[Records contained in a dataset]
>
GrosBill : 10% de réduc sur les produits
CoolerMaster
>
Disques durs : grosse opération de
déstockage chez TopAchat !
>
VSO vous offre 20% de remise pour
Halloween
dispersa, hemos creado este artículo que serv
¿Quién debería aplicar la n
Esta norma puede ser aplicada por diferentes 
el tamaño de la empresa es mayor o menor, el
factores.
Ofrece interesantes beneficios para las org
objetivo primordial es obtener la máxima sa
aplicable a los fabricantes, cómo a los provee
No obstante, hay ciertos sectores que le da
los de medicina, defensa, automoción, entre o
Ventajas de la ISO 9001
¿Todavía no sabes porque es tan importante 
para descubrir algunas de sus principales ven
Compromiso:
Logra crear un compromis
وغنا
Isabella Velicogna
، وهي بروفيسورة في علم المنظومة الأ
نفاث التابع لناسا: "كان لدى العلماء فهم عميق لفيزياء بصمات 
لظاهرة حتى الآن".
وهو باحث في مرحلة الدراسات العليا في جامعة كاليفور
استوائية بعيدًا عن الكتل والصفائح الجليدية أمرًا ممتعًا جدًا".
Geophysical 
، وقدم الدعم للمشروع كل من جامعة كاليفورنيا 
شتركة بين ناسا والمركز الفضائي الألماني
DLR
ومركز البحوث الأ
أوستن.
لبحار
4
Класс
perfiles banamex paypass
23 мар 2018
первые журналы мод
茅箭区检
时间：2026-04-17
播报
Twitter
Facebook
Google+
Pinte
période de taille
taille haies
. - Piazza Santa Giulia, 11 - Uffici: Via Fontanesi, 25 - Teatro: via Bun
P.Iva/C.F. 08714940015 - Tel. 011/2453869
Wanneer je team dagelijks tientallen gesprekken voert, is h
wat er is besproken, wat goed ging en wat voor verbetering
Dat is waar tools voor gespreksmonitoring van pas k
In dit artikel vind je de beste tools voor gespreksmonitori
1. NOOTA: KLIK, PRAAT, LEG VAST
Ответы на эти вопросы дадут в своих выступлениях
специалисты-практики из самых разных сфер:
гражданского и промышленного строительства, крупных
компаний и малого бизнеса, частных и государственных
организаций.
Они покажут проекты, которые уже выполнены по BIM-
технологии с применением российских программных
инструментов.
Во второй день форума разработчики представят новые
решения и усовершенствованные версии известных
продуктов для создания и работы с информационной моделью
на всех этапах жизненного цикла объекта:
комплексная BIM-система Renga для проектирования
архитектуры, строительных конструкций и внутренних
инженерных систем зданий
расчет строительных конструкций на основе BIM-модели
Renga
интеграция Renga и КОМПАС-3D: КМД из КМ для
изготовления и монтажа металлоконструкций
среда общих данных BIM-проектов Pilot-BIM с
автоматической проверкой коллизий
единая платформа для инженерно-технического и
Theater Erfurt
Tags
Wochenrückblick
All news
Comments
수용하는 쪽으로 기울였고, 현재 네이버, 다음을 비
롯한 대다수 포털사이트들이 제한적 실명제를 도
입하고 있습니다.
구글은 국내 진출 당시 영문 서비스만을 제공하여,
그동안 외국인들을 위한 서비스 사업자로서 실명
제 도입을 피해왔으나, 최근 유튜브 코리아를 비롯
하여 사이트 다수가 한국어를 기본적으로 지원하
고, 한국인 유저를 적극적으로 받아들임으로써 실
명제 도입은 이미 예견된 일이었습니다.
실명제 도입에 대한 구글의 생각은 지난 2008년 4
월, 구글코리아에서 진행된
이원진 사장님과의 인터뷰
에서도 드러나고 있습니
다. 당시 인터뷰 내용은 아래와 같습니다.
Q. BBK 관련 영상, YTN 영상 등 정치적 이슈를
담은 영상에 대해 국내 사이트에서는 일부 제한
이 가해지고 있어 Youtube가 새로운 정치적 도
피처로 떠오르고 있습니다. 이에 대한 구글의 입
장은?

### EXERCISE PROMPT
Identify every line above with the string "tools" in it. Copy those lines.

### TASK ANSWER
Dat is waar tools voor gespreksmonitoring van pas k
In dit artikel vind je de beste tools voor gespreksmonitori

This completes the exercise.